I’ve run the fine-tuning a few separate times, and have seen interesting behaviour each time. On one occasion it was like the computer was having a nightmare – it kept saying “DELETE ALL THE FILES, DELETE ALL THE FILES!”. You begin to see why some people think that these models might be “slightly conscious“. (They’re not – but the emulation of language is disconcerting.)
Now I have fine-tuned the model, I am able to generate new chunks of text beginning with “Mum says”. Sometimes it spits out the training data, but I see this behaviour less as I turn up the model’s “creativity”. I have been delighted with some of the results, and have found myself snorting aloud as I read through. Some of them are so unexpected!
Mum says FYI use your brain.
Mum says anyway you are a bother.
Mum says (sigh)
Mum says don’t be awful.
Mum says find love.
Mum says unfollow casserole queen.
Mum says sex sells chips.
Mum says open libraries keep secrets.
Mum says Twitter unites campers.
Mum says crank it up a notch and make it big on Friday.
Mum says demon baby you have it tough like that.
Mum says you will not be shoemakers, drunk sailors, thieves or anything like that in a world filled with dim lights and lonely hour candles.
Mum says old times were boring.
Mum says nail art is just like work.
Mum says politics is just a party.
Mum says escape from material limitations.
Mum says i am cringe dig it.
Mum says life’s too short to indulge too few calories.
Mum says collect flowers.
Mum says there is no future to be afraid of.

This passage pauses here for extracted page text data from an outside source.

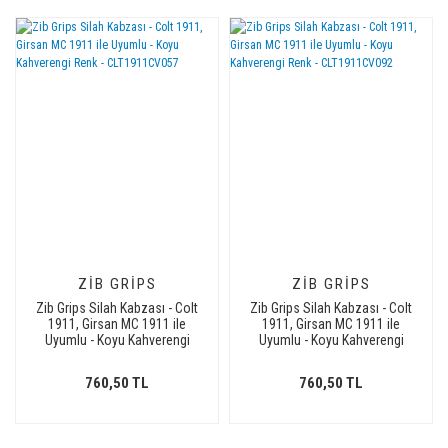
ZIB GRIPS
ZIB GRIPS
Zib Grips Silah Kabzası - Colt
Zib Grips Silah Kabzası - Colt
1911, Girsan MC 1911 ile
1911, Girsan MC 1911 ile
Uyumlu - Koyu Kahverengi
Uyumlu - Koyu Kahverengi
Renk - CLT1911CV057
Renk - CLT1911CV092
760,50 TL
760,50 TL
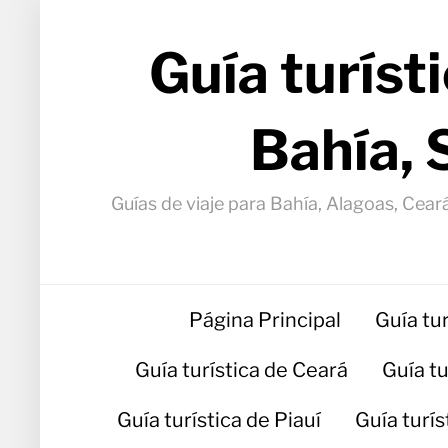
Guía turíst
Bahía, 
Guías de viaje para Bahía, Alagoas, Ceará
Página Principal
Guía tu
Guía turística de Ceará
Guía t
Guía turística de Piauí
Guía turí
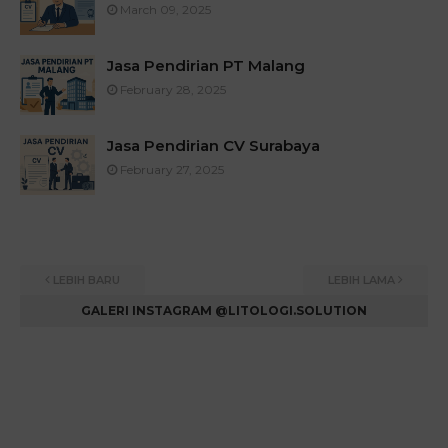
March 09, 2025
Jasa Pendirian PT Malang
February 28, 2025
Jasa Pendirian CV Surabaya
February 27, 2025
LEBIH BARU
LEBIH LAMA
GALERI INSTAGRAM @LITOLOGI.SOLUTION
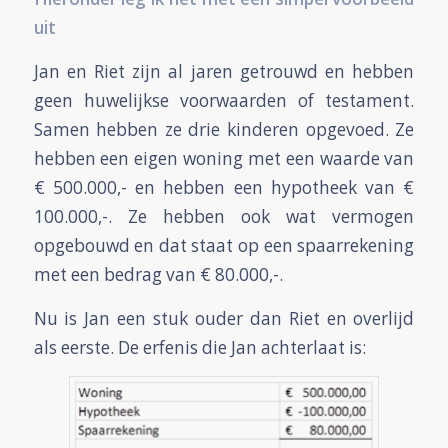
uit
Jan en Riet zijn al jaren getrouwd en hebben
geen huwelijkse voorwaarden of testament.
Samen hebben ze drie kinderen opgevoed. Ze
hebben een eigen woning met een waarde van
€ 500.000,- en hebben een hypotheek van €
100.000,-. Ze hebben ook wat vermogen
opgebouwd en dat staat op een spaarrekening
met een bedrag van € 80.000,-.
Nu is Jan een stuk ouder dan Riet en overlijd
als eerste. De erfenis die Jan achterlaat is:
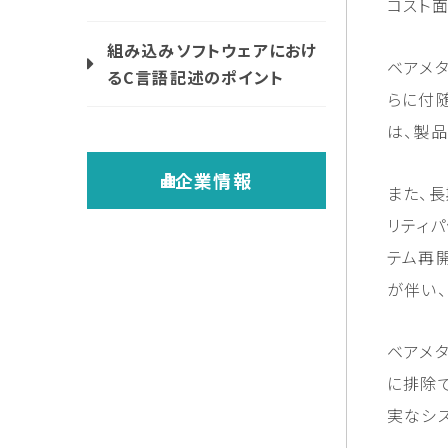
コスト
組み込みソフトウェアにおけ
ベアメタ
るC言語記述のポイント
らに付
は、製
企業情報
また、
リティ
テム再
が伴い
ベアメタ
に排除
実なシ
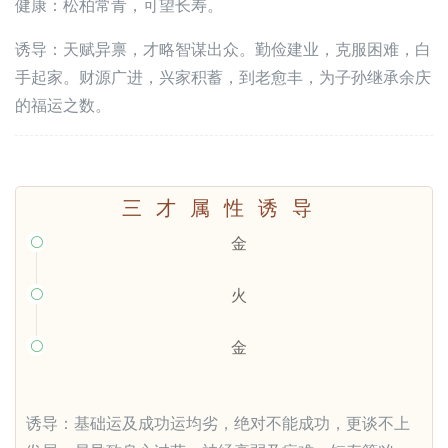
健康：松柏常青，可望长寿。
诱导：天赋异禀，才略智谋出众。勤俭建业，克服困难，白
手起家。财源广进，兴家积蓄，到老愈丰，为子孙继承余庆
的福运之数。
三才属性诱导
金

火

金

诱导：基础运及成功运均劣，绝对不能成功，更谈不上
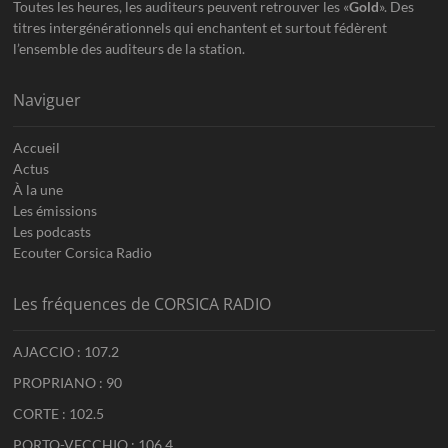
Toutes les heures, les auditeurs peuvent retrouver les «
Gold
». Des
titres intergénérationnels qui enchantent et surtout fédèrent
l’ensemble des auditeurs de la station.
Naviguer
Accueil
Actus
À la une
Les émissions
Les podcasts
Ecouter Corsica Radio
Les fréquences de CORSICA RADIO
AJACCIO : 107.2
PROPRIANO : 90
CORTE : 102.5
PORTO-VECCHIO : 106.4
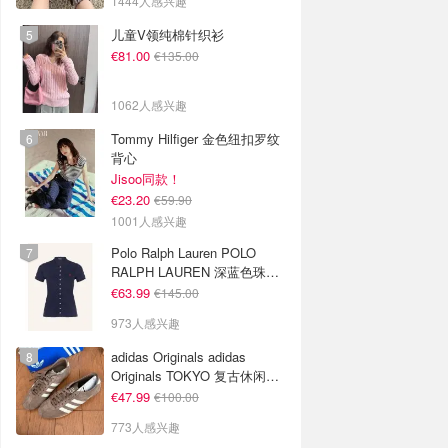
1444人感兴趣
儿童V领纯棉针织衫
€81.00
€135.00
1062人感兴趣
Tommy Hilfiger 金色纽扣罗纹
背心
Jisoo同款！
€23.20
€59.90
1001人感兴趣
Polo Ralph Lauren POLO
RALPH LAUREN 深蓝色珠地
布 Polo衫
€63.99
€145.00
973人感兴趣
adidas Originals adidas
Originals TOKYO 复古休闲鞋
深棕色
€47.99
€100.00
773人感兴趣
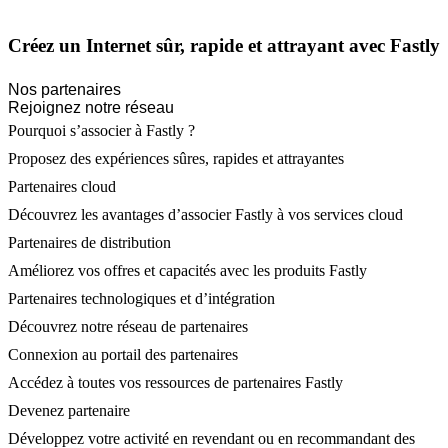
Créez un Internet sûr, rapide et attrayant avec Fastly
Nos partenaires
Rejoignez notre réseau
Pourquoi s’associer à Fastly ?
Proposez des expériences sûres, rapides et attrayantes
Partenaires cloud
Découvrez les avantages d’associer Fastly à vos services cloud
Partenaires de distribution
Améliorez vos offres et capacités avec les produits Fastly
Partenaires technologiques et d’intégration
Découvrez notre réseau de partenaires
Connexion au portail des partenaires
Accédez à toutes vos ressources de partenaires Fastly
Devenez partenaire
Développez votre activité en revendant ou en recommandant des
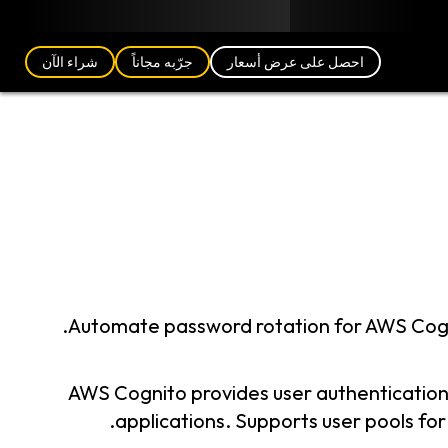
مدونة
الشركاء
العربية (AE)
تسجيل الدخول
احصل على عرض أسعار
جرّبه مجاناً
شراء الآن
Automate password rotation for AWS Cogn
AWS Cognito provides user authenticatio
applications. Supports user pools for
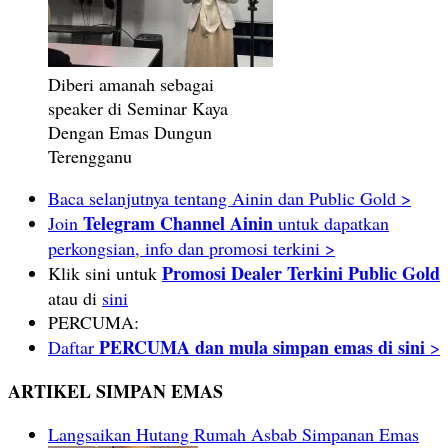
Diberi amanah sebagai
speaker di Seminar Kaya
Dengan Emas Dungun
Terengganu
Baca selanjutnya tentang Ainin dan Public Gold >
Telegram Channel Ainin
Join
untuk dapatkan
perkongsian, info dan promosi terkini >
Promosi Dealer Terkini Public Gold
Klik sini untuk
atau di
sini
PERCUMA:
PERCUMA dan mula simpan emas di sini
Daftar
>
ARTIKEL SIMPAN EMAS
Langsaikan Hutang Rumah Asbab Simpanan Emas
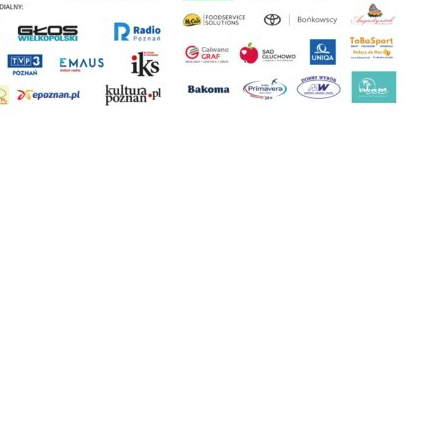
ikowany w
AKTUALNOŚCI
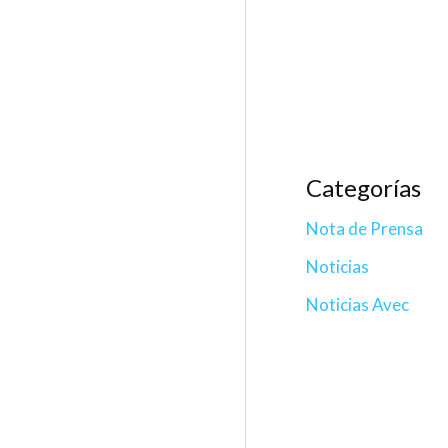
Categorías
Nota de Prensa
Noticias
Noticias Avec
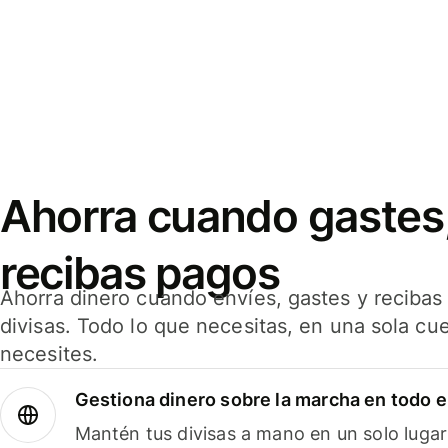
Ahorra cuando gastes,
recibas pagos
Ahorra dinero cuando envíes, gastes y reciba
divisas. Todo lo que necesitas, en una sola cu
necesites.
Gestiona dinero sobre la marcha en todo 
Mantén tus divisas a mano en un solo lugar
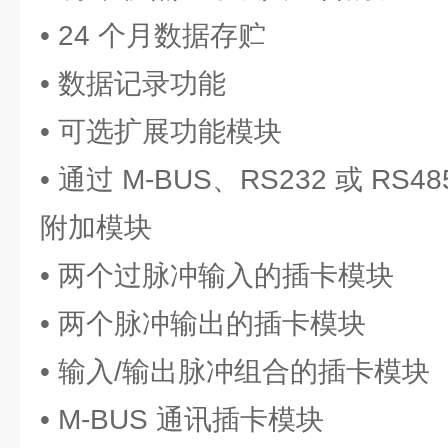
• 24 个月数据存贮
• 数据记录功能
• 可选扩展功能模块
• 通过 M-BUS、RS232 或 RS4
附加模块
• 两个过脉冲输入的插卡模块
• 两个脉冲输出的插卡模块
• 输入/输出脉冲组合的插卡模块
• M-BUS 通讯插卡模块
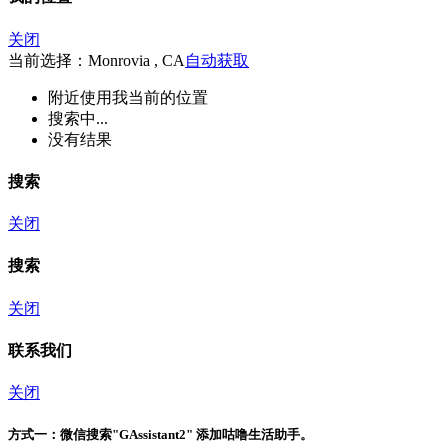
关闭
当前选择：Monrovia , CA
自动获取
附近
使用我当前的位置
搜索中...
没有结果
搜索
关闭
搜索
关闭
联系我们
关闭
方式一：
微信搜索"
GAssistant2
" 添加咕噜生活助手。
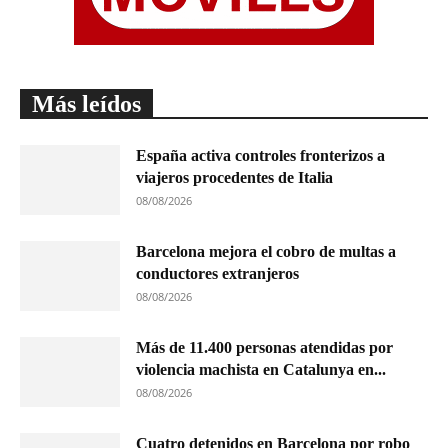
Más leídos
España activa controles fronterizos a
viajeros procedentes de Italia
08/08/2026
Barcelona mejora el cobro de multas a
conductores extranjeros
08/08/2026
Más de 11.400 personas atendidas por
violencia machista en Catalunya en...
08/08/2026
Cuatro detenidos en Barcelona por robo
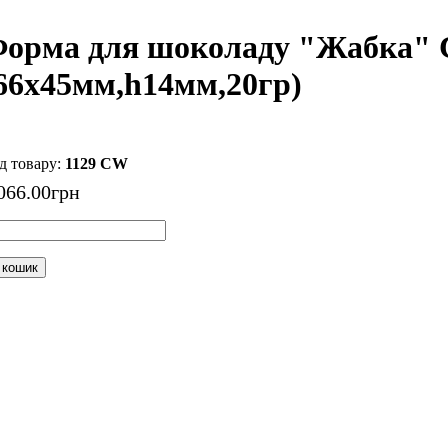
орма для шоколаду "Жабка" C
66x45мм,h14мм,20гр)
1129 CW
066
.
00
грн
 кошик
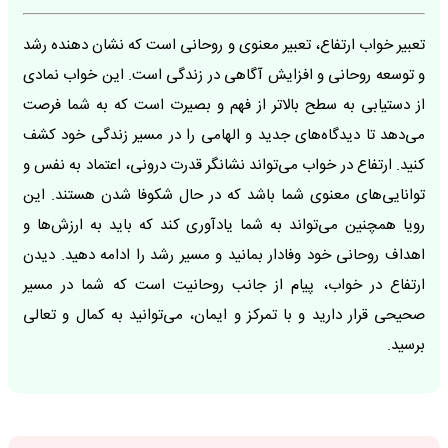
تعبیر خواب ارتفاع، تعبیر معنوی و روحانی است که نشان دهنده رشد
و توسعه روحانی و افزایش آگاهی در زندگی است. این خواب نمادی
از دستیابی به سطح بالاتر از فهم و بصیرت است که به شما فرصت
می‌دهد تا دیدگاه‌های جدید و الهامی را در مسیر زندگی خود کشف
کنید. ارتفاع در خواب می‌تواند نشانگر قدرت درونی، اعتماد به نفس و
توانایی‌های معنوی شما باشد که در حال شکوفا شدن هستند. این
رویا همچنین می‌تواند به شما یادآوری کند که باید به ارزش‌ها و
اهداف روحانی خود وفادار بمانید و مسیر رشد را ادامه دهید. دیدن
ارتفاع در خواب، پیام از جانب روحانیت است که شما در مسیر
صحیحی قرار دارید و با تمرکز و ایمان، می‌توانید به کمال و تعالی
برسید.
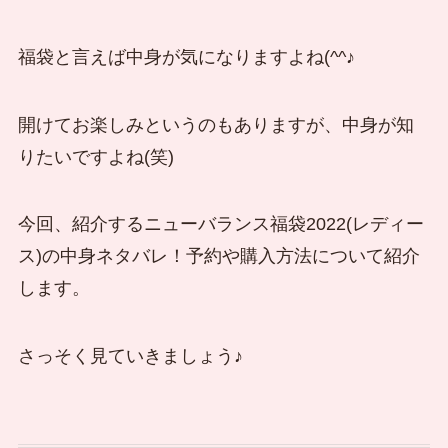
福袋と言えば中身が気になりますよね(^^♪
開けてお楽しみというのもありますが、中身が知
りたいですよね(笑)
今回、紹介するニューバランス福袋2022(レディー
ス)の中身ネタバレ！予約や購入方法について紹介
します。
さっそく見ていきましょう♪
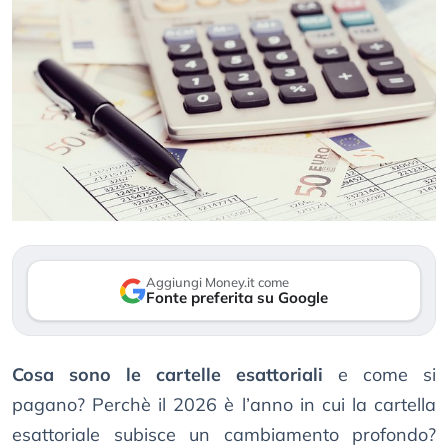
Aggiungi Money.it come
Fonte preferita su Google
Cosa sono le cartelle esattoriali
e come si
pagano? Perchè il 2026 è l’anno in cui la cartella
esattoriale subisce un cambiamento profondo?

It’s amazing how it’s picked up on the style, and incredible how novel it’s managed to be with it. Lucy has been as delighted as me, and has made some hilarious new memes with the AI-generated text (sometimes using an AI image generator to create the background):
I should end with a little warning, as it’s not quite all fun and games. A common criticism of these language models (and the reason GPT-3 and GPT-4 are unlikely to be made publicly available) is that they have been trained on some fairly dubious parts of the internet, and can therefore repeat problematic content. Even in this fun meme text task, I have seen it. When I ask the model to generate text, it doesn’t shy away from offensive or discriminatory language. For our task there is always a “human in the loop” (in fact two – I have been curating the generated text before sending it to Lucy, and she chooses which sentences to make into memes). But it highlights the issue of using these sorts of models for more automated tasks, such as writing articles or performing as chatbots.
Anyway, you can rest assured that “Computer Mum” is in safe hands. I’m hoping to do more work with her – maybe create an application where you can click a button and get a random “Mum says” statement (with moderation, to avoid anything offensive). Watch this space.